India’s progress and efforts have been lauded by both, national and international health experts and groups. The Independent Monitoring Board, convened at the request of the World Health Assembly to monitor and guide the progress of the Global Polio Eradication Initiative’s Strategic Plan, has in its various reports appreciated the Indian Government and its polio partners for their coordinated efforts to reach zero status. A recent report of the Board states “The very best news comes from India. For years, many believed that the challenge of stopping polio transmission in India would be the downfall of the programme; that, quite simply, it could not be done. They have been proven wrong. What many thought unachievable has been achieved.”
Time for sustained surveillance
While tremendous progress has been made over the past many years and sustained over the past two years, India remains at a risk of polio resurgence through a distant or cross border importation of the wild poliovirus from countries where the virus continues to circulate. India, therefore, needs to ensure that high immunity is maintained against poliovirus, the surveillance remains sensitive to pick up any importation and all states are in a state of emergency preparedness to respond urgently to any importation, if it were to occur.

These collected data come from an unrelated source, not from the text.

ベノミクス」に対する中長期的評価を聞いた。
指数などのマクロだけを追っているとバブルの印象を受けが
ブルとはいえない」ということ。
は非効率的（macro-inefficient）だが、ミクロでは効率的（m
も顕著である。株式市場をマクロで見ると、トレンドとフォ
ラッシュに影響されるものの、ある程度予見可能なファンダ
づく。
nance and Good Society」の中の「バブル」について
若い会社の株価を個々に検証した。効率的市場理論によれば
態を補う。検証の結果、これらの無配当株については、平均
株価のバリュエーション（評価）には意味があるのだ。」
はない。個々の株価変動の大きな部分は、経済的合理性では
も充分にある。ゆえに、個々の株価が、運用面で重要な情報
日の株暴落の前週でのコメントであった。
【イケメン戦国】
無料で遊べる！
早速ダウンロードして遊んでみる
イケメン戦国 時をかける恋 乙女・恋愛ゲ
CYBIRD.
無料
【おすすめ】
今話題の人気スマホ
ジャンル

India’s programme is now supporting the polio eradication initiative in the remaining polio endemic countries – Afghanistan, Nigeria, and Pakistan. Multiple missions comprising WHO, UNICEF and other agency staff have gone to these countries during the past year to share and apply the information and knowledge acquired by the India programme over the past 16 years.
The polio infrastructure, expertise and operational experience is now being used to strengthen routine immunization in India and to protect its children from various vaccine preventable diseases, as well as for overall strengthening of existing health systems, by applying the lessons learnt during the course of polio eradication.

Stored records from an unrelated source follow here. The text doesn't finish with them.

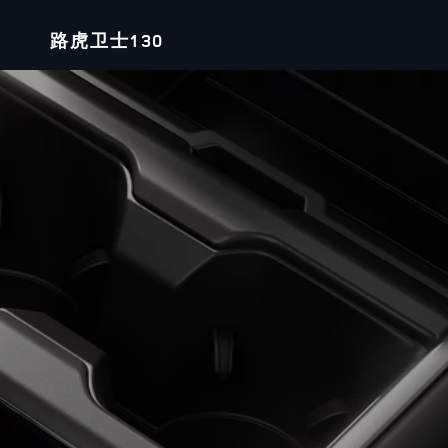
路虎卫士130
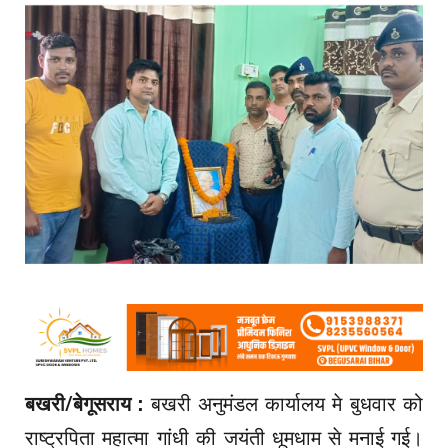
बखरी/बेगूसराय :
बखरी अनुमंडल कार्यालय मे बुधवार को
राष्ट्रपिता महात्मा गांधी की जयंती धूमधाम से मनाई गई।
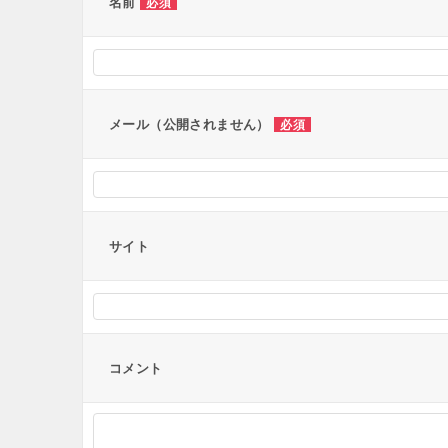
名前
必須
シ
ョ
ン
メール（公開されません）
必須
サイト
コメント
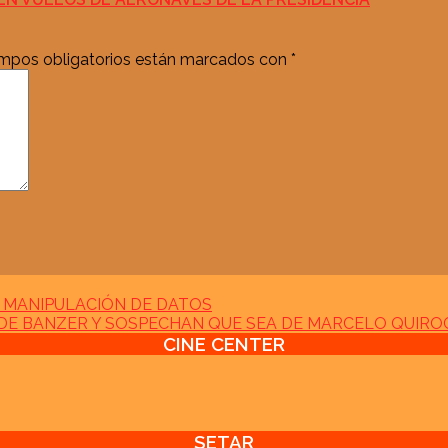
mpos obligatorios están marcados con
*
A MANIPULACIÓN DE DATOS
DE BANZER Y SOSPECHAN QUE SEA DE MARCELO QUIRO
CINE CENTER
SETAR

WHO South-East Asia Region
Completing two years without the detection of any wild poliovirus in India brings the South-East Asia Region of WHO closer to being certified as polio-free. The Region, comprising 11 countries (including India), is on track to be certified polio-free upon completion of three years of not reporting any wild poliovirus – in early 2014. The South-East Asia Region will be the fourth WHO region in the world to be certified as polio-free.
As it completes two years, India is also looking forward to playing a role in the development of the polio end-game strategy, with support from WHO and other partners. The strategy involves a carefully planned phased withdrawal of the oral polio vaccines from the programme while phasing in the use of inactivated polio vaccine (IPV). India is a front runner in conducting research to support policy decisions as a part of the polio end-game strategy.
The momentum of this accomplishment by India must continue. India cannot pause as long as wild poliovirus continues to circulate anywhere in the world. Sustained efforts must continue until global polio-free certification is achieved.